Archive forNovember, 2011

Lima Bean Soup

Thanksgiving is my father’s favorite holiday. My mother does not like to cook (and my father does not cook), so I think Thanksgiving may be her least favorite holiday. But no one wants to disappoint my dad, and no restaurants are going to have anything for me and Mark, so my mother continues to make Thanksgiving dinner. Of course, everyone’s problems would be solved if I were allowed to host Thanksgiving dinner since I love to cook and I love hosting dinner parties, but that’s a rather Renae-centric perspective because I’m pretty sure my father would counter there’d be the problem of a lack of a dead turkey. ANYWAY, I’m trying to help ease the burden on my mother and aunt by bringing whatever I can. This year one of the things I offered to bring was succotash.

Now, in prior years I would never have made such an offer, because lima beans, gross! But then a couple of years ago I found fresh lima beans at the farmers market and learned I do like lima beans. In fact, not too long ago, I made succotash – the single part of Thanksgiving I despised as a child – and loved it. So I said I could make succotash this year, IF I could use dried baby limas instead of the nasty frozen ones. But I’ve never made it from dried beans before, so today as a trial I soaked and cooked some of those dried baby limas, mixed a few with some corn and Earth Balance, and tried to decide if I thought there was a chance my family would eat it. It tasted fine, but I haven’t yet admitted to Mom that dried limas are white, not green like the frozen ones, so not only is it an extremely boring looking dish, it may be too different-looking to pass muster with my father. I’m thinking about adding some chopped scallions for Thanksgiving, though, to give it color.

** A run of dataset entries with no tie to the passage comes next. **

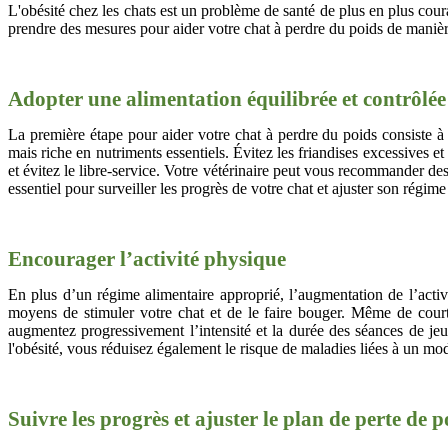
L'obésité chez les chats est un problème de santé de plus en plus coura
prendre des mesures pour aider votre chat à perdre du poids de manière
Adopter une alimentation équilibrée et contrôlée
La première étape pour aider votre chat à perdre du poids consiste à r
mais riche en nutriments essentiels. Évitez les friandises excessives et
et évitez le libre-service. Votre vétérinaire peut vous recommander des 
essentiel pour surveiller les progrès de votre chat et ajuster son régim
Encourager l’activité physique
En plus d’un régime alimentaire approprié, l’augmentation de l’activi
moyens de stimuler votre chat et de le faire bouger. Même de court
augmentez progressivement l’intensité et la durée des séances de jeu.
l'obésité, vous réduisez également le risque de maladies liées à un mo
Suivre les progrès et ajuster le plan de perte de p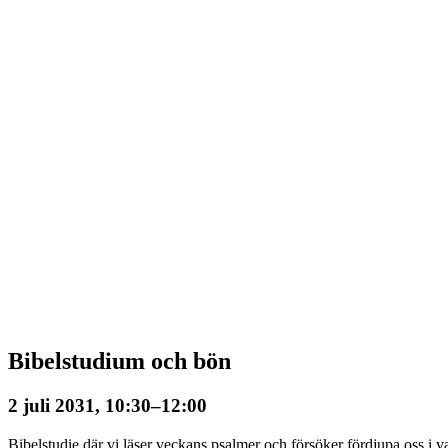
Bibelstudium och bön
2 juli 2031, 10:30
–
12:00
Bibelstudie där vi läser veckans psalmer och försöker fördjupa oss i va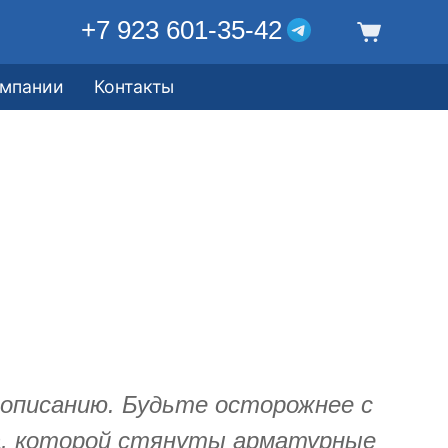
+7 923 601-35-42
омпании
Контакты
писанию. Будьте осторожнее с
ка, которой стянуты арматурные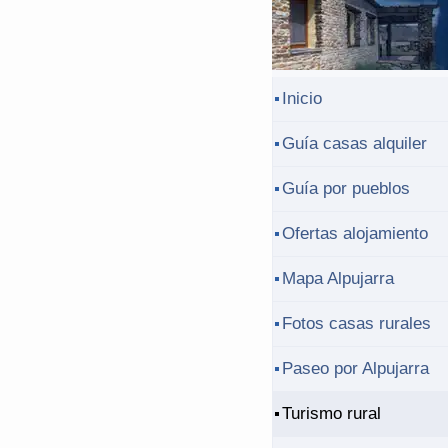
Inicio
Guía casas alquiler
Guía por pueblos
Ofertas alojamiento
Mapa Alpujarra
Fotos casas rurales
Paseo por Alpujarra
Turismo rural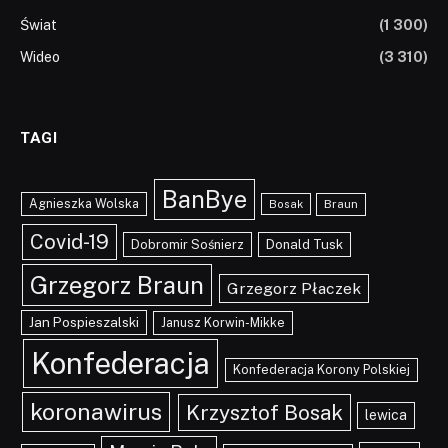
Świat
(1 300)
Wideo
(3 310)
TAGI
BanBye
Agnieszka Wolska
Braun
Bosak
Covid-19
Dobromir Sośnierz
Donald Tusk
Grzegorz Braun
Grzegorz Płaczek
Jan Pospieszalski
Janusz Korwin-Mikke
Konfederacja
Konfederacja Korony Polskiej
koronawirus
Krzysztof Bosak
lewica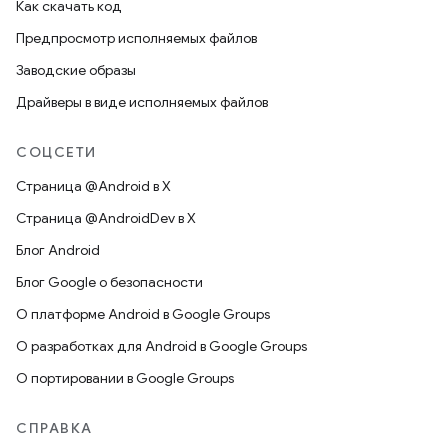
Как скачать код
Предпросмотр исполняемых файлов
Заводские образы
Драйверы в виде исполняемых файлов
СОЦСЕТИ
Страница @Android в X
Страница @AndroidDev в X
Блог Android
Блог Google о безопасности
О платформе Android в Google Groups
О разработках для Android в Google Groups
О портировании в Google Groups
СПРАВКА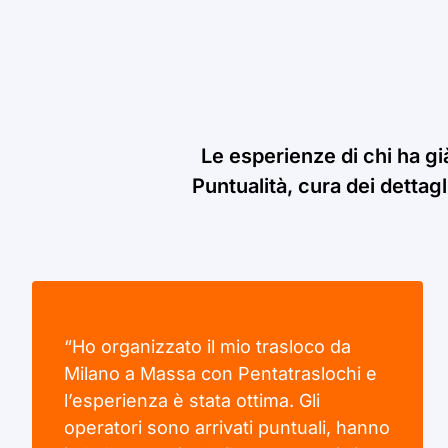
Le esperienze di chi ha gi
Puntualità, cura dei dettagl
“Ho organizzato il mio trasloco da
Milano a Massa con Pentatraslochi e
l’esperienza è stata ottima. Gli
operatori sono arrivati puntuali, hanno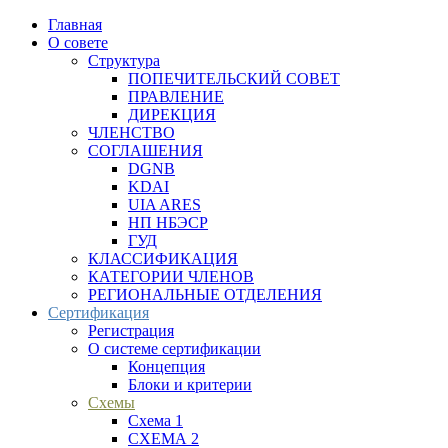
Главная
О совете
Структура
ПОПЕЧИТЕЛЬСКИЙ СОВЕТ
ПРАВЛЕНИЕ
ДИРЕКЦИЯ
ЧЛЕНСТВО
СОГЛАШЕНИЯ
DGNB
KDAI
UIA ARES
НП НБЭСР
ГУД
КЛАССИФИКАЦИЯ
КАТЕГОРИИ ЧЛЕНОВ
РЕГИОНАЛЬНЫЕ ОТДЕЛЕНИЯ
Сертификация
Регистрация
О системе сертификации
Концепция
Блоки и критерии
Схемы
Схема 1
СХЕМА 2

That’s a very long way of telling you that today I had a mess of cooked baby limas and nothing to do with them. Actually, they’d have been fine just waiting for Thursday so I guess I didn’t have to do anything with them. But I like cooking a whole bunch of things at once for holidays, so I’d just as soon cook another batch of limas on Wednesday. (Is that weird?) Today’s limas went in…well, if you’ve been reading long enough, you know. Soup. If I don’t know what to do with something, it’s soup. Soup, soup, lovely soup. Oh 8-year old Renae, how I love to confound you with my lima bean creations.

Lima Bean Soup

8 oz dried baby lima beans
1/2 large yellow onion, chopped
2 stalks celery, chopped (I included some leaves, too)
3 medium carrots, chopped
4-6 cloves garlic, minced or pressed
4 oz white wine
14.5 oz tin chopped tomatoes
1/2 tsp dried thyme
4 cups vegetable stock
salt and freshly ground pepper, to taste

Note: I cooked my lima beans separately from the soup because I was trying them in a different dish as well. You could also simply cook the limas in the soup, adding 30-60 minutes to the soup cooking time as needed.

Soak the lima beans overnight in cold water, or pour boiling water over them and “quick soak” for an hour or two. Drain, then cook in fresh water to cover until done. I think it took about 45 minutes for mine; maybe not even that.

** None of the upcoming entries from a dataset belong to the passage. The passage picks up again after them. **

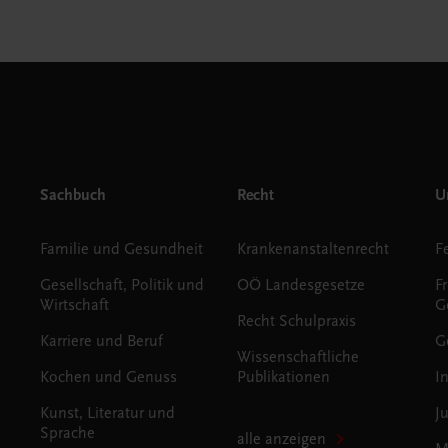
Sachbuch
Recht
Un
Familie und Gesundheit
Krankenanstaltenrecht
Gesellschaft, Politik und
OÖ Landesgesetze
F
Wirtschaft
G
Recht Schulpraxis
Karriere und Beruf
G
Wissenschaftliche
Kochen und Genuss
Publikationen
I
Kunst, Literatur und
J
Sprache
alle anzeigen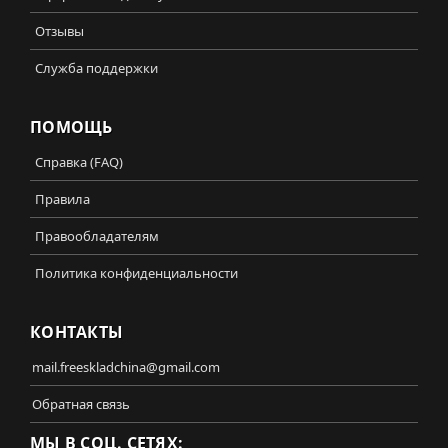
Отзывы
Служба поддержки
ПОМОЩЬ
Справка (FAQ)
Правила
Правообладателям
Политика конфиденциальности
КОНТАКТЫ
mail.freeskladchina@gmail.com
Обратная связь
МЫ В СОЦ. СЕТЯХ: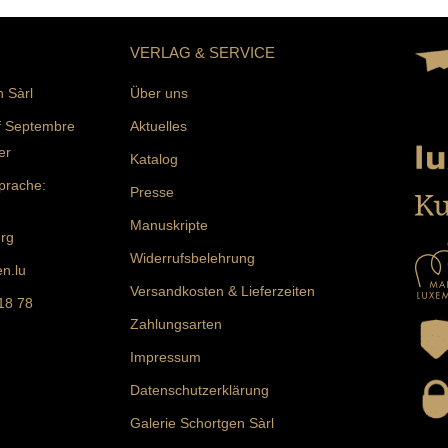
VERLAG & SERVICE
n Sàrl
Über uns
f Septembre
Aktuelles
er
Katalog
prache:
Presse
Manuskripte
rg
Widerrufsbelehrung
n.lu
Versandkosten & Lieferzeiten
 18 78
Zahlungsarten
Impressum
Datenschutzerklärung
Galerie Schortgen Sàrl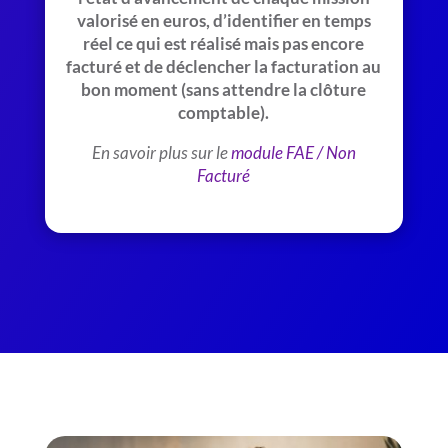
valorisé en euros, d’identifier en temps
réel ce qui est réalisé mais pas encore
facturé et de déclencher la facturation au
bon moment (sans attendre la clôture
comptable).
En savoir plus sur le
module FAE / Non
Facturé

Chop all the vegetables, then heat some oil in a Dutch oven and add the onions, celery, and carrot. Cook until soft, then add the garlic and cook another minute or two. Deglaze the pot with the wine. Add the chopped tomatoes and thyme and cook for another minute or two, then add the vegetable stock. Bring to a boil, then add the limas.

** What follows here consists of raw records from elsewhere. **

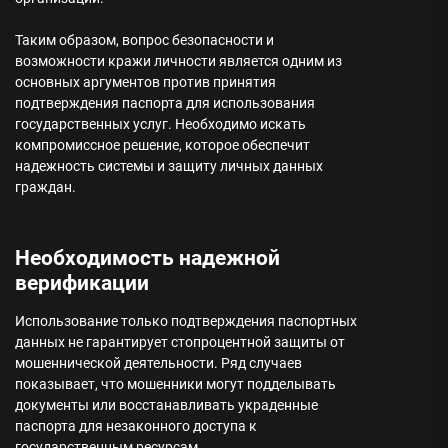
Таким образом, вопрос безопасности и
возможности кражи личности является одним из
основных аргументов против принятия
подтверждения паспорта для использования
государственных услуг. Необходимо искать
компромиссное решение, которое обеспечит
надежность системы и защиту личных данных
граждан.
Необходимость надежной
верификации
Использование только подтверждения паспортных
данных не гарантирует стопроцентной защиты от
мошеннической деятельности. Ряд случаев
показывает, что мошенники могут подделывать
документы или восстанавливать украденные
паспорта для незаконного доступа к
государственным ресурсам.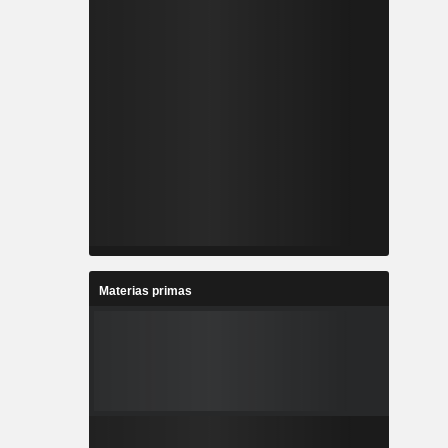
Materias primas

Reduce heat and simmer, covered, for 20-30 minutes. Season with salt and pepper. This is particularly good with a nice crusty bread and salad.

In cat news, Gomez gave us a scare last night when he didn’t appear for cat dinner. Mark searched the house while I went outside in the cold desperately calling his name. Eventually I went back inside in full panic mode and started randomly opening closet doors I knew Mark had already searched. I was talking to Mark and absentmindedly opened a dresser drawer…and out sprung Gomez like a jack-in-the-box! Which was both astonishing and a tremendous relief, although I’d like to know why he didn’t ANSWER US when we called him. Apparently he just sat in there in oblivion for 45 minutes. Well, other than the psychic “meow” he sent me. I had thought I heard a faint meow just before getting up to get their dinner, and I said to Mark, “Gomez is trapped somewhere!”, in fact, that’s why I got up to get their dinner. But Mark hadn’t heard it and didn’t think anything of it until Mez didn’t appear for his food. If Gomez HAD meowed from the dresser, I couldn’t possibly have heard him in the room I was in, so I guess my brain was just sending me a signal he was in trouble. It was weird. Here are some pictures of Gomez NOT trying to give me a heart attack.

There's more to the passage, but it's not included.